Stored dataset items:

------------------------------------------------------------------------

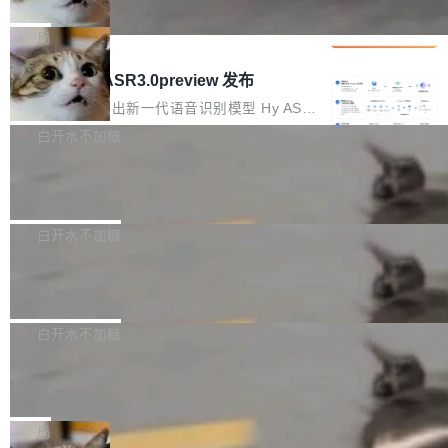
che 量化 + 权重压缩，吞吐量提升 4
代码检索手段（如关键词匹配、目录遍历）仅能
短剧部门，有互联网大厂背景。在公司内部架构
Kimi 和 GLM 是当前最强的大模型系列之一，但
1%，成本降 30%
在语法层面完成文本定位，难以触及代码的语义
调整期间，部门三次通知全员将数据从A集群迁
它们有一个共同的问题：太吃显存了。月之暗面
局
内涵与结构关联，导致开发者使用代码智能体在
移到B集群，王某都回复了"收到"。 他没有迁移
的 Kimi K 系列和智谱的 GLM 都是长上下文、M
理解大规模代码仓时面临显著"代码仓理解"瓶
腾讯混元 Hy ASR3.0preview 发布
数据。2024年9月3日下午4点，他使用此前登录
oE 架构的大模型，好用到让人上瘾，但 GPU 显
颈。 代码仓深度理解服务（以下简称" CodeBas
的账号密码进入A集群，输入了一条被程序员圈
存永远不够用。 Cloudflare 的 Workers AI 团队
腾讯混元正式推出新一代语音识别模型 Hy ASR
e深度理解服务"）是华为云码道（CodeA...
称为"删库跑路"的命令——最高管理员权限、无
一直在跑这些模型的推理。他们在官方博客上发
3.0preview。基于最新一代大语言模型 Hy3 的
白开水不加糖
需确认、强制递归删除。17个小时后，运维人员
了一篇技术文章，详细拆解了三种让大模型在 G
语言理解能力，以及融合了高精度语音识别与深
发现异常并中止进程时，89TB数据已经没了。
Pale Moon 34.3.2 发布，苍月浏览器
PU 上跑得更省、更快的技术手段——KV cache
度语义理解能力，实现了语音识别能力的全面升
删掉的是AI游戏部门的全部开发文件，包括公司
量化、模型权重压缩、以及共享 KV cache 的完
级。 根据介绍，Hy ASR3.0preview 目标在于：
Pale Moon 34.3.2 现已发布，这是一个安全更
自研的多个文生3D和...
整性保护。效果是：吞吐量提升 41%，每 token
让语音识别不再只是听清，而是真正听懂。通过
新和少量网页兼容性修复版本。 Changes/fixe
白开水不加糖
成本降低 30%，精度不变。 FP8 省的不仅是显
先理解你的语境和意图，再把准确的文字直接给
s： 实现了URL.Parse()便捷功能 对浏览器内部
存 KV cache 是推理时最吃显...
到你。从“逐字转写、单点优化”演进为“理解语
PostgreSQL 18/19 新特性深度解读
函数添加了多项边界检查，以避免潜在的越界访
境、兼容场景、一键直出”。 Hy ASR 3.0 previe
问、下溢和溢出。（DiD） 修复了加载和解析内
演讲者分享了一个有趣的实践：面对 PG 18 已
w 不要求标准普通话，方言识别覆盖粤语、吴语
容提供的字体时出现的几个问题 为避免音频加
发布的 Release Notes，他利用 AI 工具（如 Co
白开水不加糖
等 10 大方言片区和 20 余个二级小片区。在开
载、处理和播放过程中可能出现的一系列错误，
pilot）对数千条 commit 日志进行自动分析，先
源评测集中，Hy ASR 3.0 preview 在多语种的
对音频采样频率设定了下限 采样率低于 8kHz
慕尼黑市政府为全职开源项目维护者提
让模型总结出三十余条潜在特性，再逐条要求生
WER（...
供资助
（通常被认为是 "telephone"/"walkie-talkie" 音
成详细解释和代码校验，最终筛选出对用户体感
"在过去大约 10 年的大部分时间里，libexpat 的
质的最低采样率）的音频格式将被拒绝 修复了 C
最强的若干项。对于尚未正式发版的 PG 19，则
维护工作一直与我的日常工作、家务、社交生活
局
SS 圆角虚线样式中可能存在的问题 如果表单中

------------------------------------------------------------------------

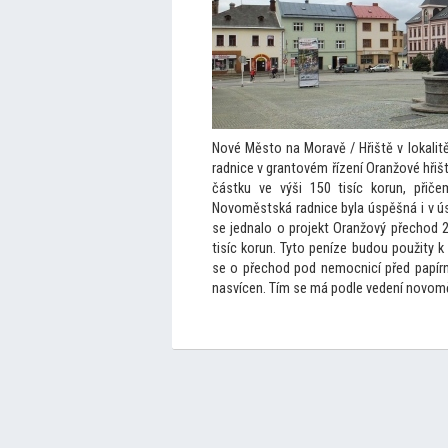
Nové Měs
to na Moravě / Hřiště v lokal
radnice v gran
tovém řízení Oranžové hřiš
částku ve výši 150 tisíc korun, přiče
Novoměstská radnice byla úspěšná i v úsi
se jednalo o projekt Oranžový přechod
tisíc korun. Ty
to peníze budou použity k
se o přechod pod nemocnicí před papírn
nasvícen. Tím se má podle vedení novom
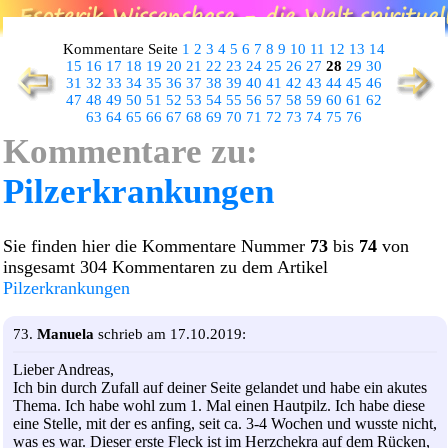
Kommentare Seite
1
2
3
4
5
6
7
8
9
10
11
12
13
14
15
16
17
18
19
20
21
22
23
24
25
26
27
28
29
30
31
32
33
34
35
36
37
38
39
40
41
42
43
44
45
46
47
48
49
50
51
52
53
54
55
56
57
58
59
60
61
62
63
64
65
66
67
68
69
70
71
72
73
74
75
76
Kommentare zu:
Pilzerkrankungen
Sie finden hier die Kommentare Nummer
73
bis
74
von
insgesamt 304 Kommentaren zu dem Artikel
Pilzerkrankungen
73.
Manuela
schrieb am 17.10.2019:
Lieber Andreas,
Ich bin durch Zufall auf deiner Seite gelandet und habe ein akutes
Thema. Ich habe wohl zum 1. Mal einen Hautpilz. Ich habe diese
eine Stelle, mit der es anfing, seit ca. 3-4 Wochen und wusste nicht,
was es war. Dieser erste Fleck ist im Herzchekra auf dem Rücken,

------------------------------------------------------------------------

Exercise goal — Give back exactly the lines above, from the line containing "存 KV cache 是推理时最吃显..." through the line containing "SS 圆角虚线样式中可能存在的问题 如果表单中", with both end lines and nothing more.

Problem solution —
存 KV cache 是推理时最吃显...
到你。从“逐字转写、单点优化”演进为“理解语
PostgreSQL 18/19 新特性深度解读
函数添加了多项边界检查，以避免潜在的越界访
境、兼容场景、一键直出”。 Hy ASR 3.0 previe
问、下溢和溢出。（DiD） 修复了加载和解析内
演讲者分享了一个有趣的实践：面对 PG 18 已
w 不要求标准普通话，方言识别覆盖粤语、吴语
容提供的字体时出现的几个问题 为避免音频加
发布的 Release Notes，他利用 AI 工具（如 Co
白开水不加糖
等 10 大方言片区和 20 余个二级小片区。在开
载、处理和播放过程中可能出现的一系列错误，
pilot）对数千条 commit 日志进行自动分析，先
源评测集中，Hy ASR 3.0 preview 在多语种的
对音频采样频率设定了下限 采样率低于 8kHz
慕尼黑市政府为全职开源项目维护者提
让模型总结出三十余条潜在特性，再逐条要求生
WER（...
供资助
（通常被认为是 "telephone"/"walkie-talkie" 音
成详细解释和代码校验，最终筛选出对用户体感
"在过去大约 10 年的大部分时间里，libexpat 的
质的最低采样率）的音频格式将被拒绝 修复了 C
最强的若干项。对于尚未正式发版的 PG 19，则
维护工作一直与我的日常工作、家务、社交生活
局
SS 圆角虚线样式中可能存在的问题 如果表单中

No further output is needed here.